Marcel Bourgoin

Ma carrière Militaire

"C’est le jour même de ma naissance, le 25 octobre 1889, à la caserne de gendarmerie de Nogent-sur-Seine que commença ma vie militaire. Car, "dans ces petits monastères où se conserve intacte la religion du devoir et de l’honneur" (général baron Ambert) la discipline, toute militaire, était stricte pour tous, parents et enfants.

J’avais à peine huit mois lorsque survint ma première mutation : mon père, Camille Bourgoin, gendarme, fut nommé à Châlons-sur-Marne pour remplir, au chef-lieu de la 6e légion, l’emploi d’adjoint au brigadier Pierlo, secrétaire du colonel. Un tel poste lui assurait un avancement rapide ; trois ans après, il était promu au grade de brigadier en résidence à Plancy où il demeura de 1893 à 1896. C’est dans la cour de cette caserne de Plancy qu’ont pris naissance mes premiers souvenirs militaires. Je revois encore très bien ces trois gendarmes de la brigade coiffés du légendaire bicorne, portant sur la tunique aiguillettes blanches et baudrier de giberne, manœuvrer au commandement de mon père..."

Les mémoires
Pages des mémoires de Marcel Bourgoin
Page 23, 1er octobre 1913, Saint-Maixent-l'École
Le 1er octobre 1913, accompagné selon l’ordre reçu "d’une cantine et de quoi se raser soi-même", je pris, avec mes camarades Morel du 46e R.I. et Denis du 31e R.I., le train en gare d’Orsay pour Poitiers et Saint-Maixent. (...)

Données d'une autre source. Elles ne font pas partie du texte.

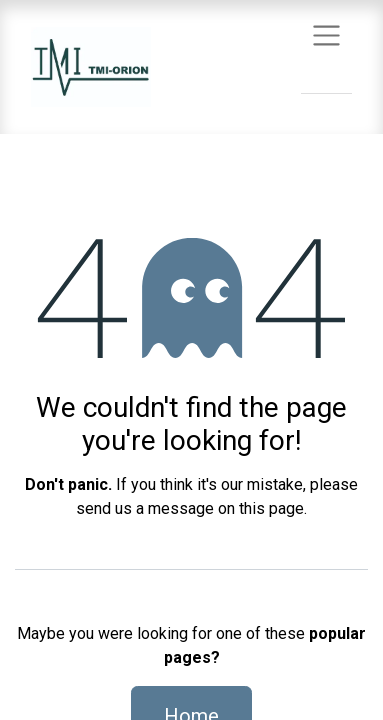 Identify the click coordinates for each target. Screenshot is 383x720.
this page (271, 508)
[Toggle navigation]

Dès que nous fûmes sortis de la gare, le sergent (et non pas le lieutenant) commanda d’une voix ferme : "Rassemblement" et puis "Allons, Messieurs, rapidement". Car nous avions hésité, quelques secondes... nous demandant si vraiment ce commandement d’un sergent s’adressait bien à nous ! Il nous fallut vite nous rendre à l’évidence. Nous étions sérieusement "mis en boîte" et c’est en colonne par 4, conduit par le sergent qui accentuait son autorité de : "Relevez le pas, messieurs" que nous gagnâmes la cour de l’école tant désirée ! Nous avons compris sur-le-champ ce que voulait dire cette "prise en main", à savoir que nous ne serions des officiers qu’à la sortie de l’école, un an plus tard. Et à condition toutefois qu’on veuille et puisse fournir un travail incessant, intellectuel et physique.
Page 65, Nice, hôpital temporaire de l’Hermitage
La vie d’hôpital dans cet hôpital temporaire de l’Hermitage n’avait rien de commun avec la vie du front que je venais de mener pendant huit mois. Il y avait d’abord le soleil qui contribua largement à la cicatrisation de ma plaie, puis la tranquillité due à l’éloignement des zones de tir et enfin, pourquoi ne pas le dire ? Il y avait les infirmières, jeunes pour la plupart, et dont certaines ne craignaient pas le flirt.
Et c’est là que j’ai fait mon choix parmi celles qui, au contraire, cherchaient à ne pas se faire remarquer. Mais à cette époque, un homme correct ne pouvait pas se déclarer sans avoir été présenté et bien entendu, sans passer par les parents. C’est ainsi que désireux d’être connu de Melle Lacuire, j’en fis part à l’aumônier, l’abbé Prat, qui prit rendez-vous avec Mr Lacuire, professeur d’allemand au lycée, pour une présentation et une demande en règle.
Mais nous étions en guerre... et Mr Lacuire ne me connaissait pas et ignorait tout de ma famille. Tout en m’accueillant avec une parfaite courtoisie, il refusa de faire part de ma démarche à sa fille avant la fin des hostilités...
Page 103, 14 juillet 1917, Paris
Dans les premiers jours de juillet, le régiment fit mouvement vers l’Est et vint cantonner à Revigny. C’est là que je reçus le plus glorieux commandement de ma carrière. (...)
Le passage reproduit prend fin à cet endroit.